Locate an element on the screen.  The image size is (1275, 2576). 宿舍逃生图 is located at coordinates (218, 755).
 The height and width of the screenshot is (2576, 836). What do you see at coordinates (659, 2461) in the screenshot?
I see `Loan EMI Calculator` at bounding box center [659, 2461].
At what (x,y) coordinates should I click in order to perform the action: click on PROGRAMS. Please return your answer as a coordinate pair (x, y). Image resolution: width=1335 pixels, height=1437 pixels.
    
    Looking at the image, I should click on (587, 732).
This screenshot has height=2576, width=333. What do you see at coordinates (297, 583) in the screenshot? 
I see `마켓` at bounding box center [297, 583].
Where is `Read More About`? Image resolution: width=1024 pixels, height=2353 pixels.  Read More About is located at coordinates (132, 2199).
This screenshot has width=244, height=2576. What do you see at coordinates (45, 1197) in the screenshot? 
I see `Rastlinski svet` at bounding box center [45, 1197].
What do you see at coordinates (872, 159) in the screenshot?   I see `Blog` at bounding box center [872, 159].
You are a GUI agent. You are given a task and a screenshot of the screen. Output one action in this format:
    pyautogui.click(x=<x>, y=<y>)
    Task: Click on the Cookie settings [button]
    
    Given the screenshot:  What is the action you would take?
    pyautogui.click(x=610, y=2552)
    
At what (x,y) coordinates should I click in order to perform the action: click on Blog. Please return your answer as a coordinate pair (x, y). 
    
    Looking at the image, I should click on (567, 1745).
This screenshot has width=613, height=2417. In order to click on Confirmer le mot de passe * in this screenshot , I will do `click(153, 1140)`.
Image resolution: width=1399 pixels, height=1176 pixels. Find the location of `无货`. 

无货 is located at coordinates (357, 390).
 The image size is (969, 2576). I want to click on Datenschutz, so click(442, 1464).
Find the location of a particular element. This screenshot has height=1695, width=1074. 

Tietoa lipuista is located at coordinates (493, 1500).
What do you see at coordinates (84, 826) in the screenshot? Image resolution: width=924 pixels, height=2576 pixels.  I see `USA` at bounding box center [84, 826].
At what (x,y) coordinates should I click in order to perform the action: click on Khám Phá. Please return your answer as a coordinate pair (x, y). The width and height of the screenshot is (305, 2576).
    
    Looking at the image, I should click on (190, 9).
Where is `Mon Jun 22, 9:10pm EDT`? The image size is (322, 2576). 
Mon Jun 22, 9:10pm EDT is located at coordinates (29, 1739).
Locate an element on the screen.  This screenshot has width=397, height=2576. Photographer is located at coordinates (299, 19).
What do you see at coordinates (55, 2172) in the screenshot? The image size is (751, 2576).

· · · · · · ·

_Task brief_: Each line from the top of the material above through the line with "What do you see at coordinates (872, 159)" must be echoed exactly, and no other line.

_Response below_:
Locate an element on the screen.  The image size is (1275, 2576). 宿舍逃生图 is located at coordinates (218, 755).
 The height and width of the screenshot is (2576, 836). What do you see at coordinates (659, 2461) in the screenshot?
I see `Loan EMI Calculator` at bounding box center [659, 2461].
At what (x,y) coordinates should I click in order to perform the action: click on PROGRAMS. Please return your answer as a coordinate pair (x, y). Image resolution: width=1335 pixels, height=1437 pixels.
    
    Looking at the image, I should click on (587, 732).
This screenshot has height=2576, width=333. What do you see at coordinates (297, 583) in the screenshot? 
I see `마켓` at bounding box center [297, 583].
Where is `Read More About`? Image resolution: width=1024 pixels, height=2353 pixels.  Read More About is located at coordinates (132, 2199).
This screenshot has width=244, height=2576. What do you see at coordinates (45, 1197) in the screenshot? 
I see `Rastlinski svet` at bounding box center [45, 1197].
What do you see at coordinates (872, 159) in the screenshot?   I see `Blog` at bounding box center [872, 159].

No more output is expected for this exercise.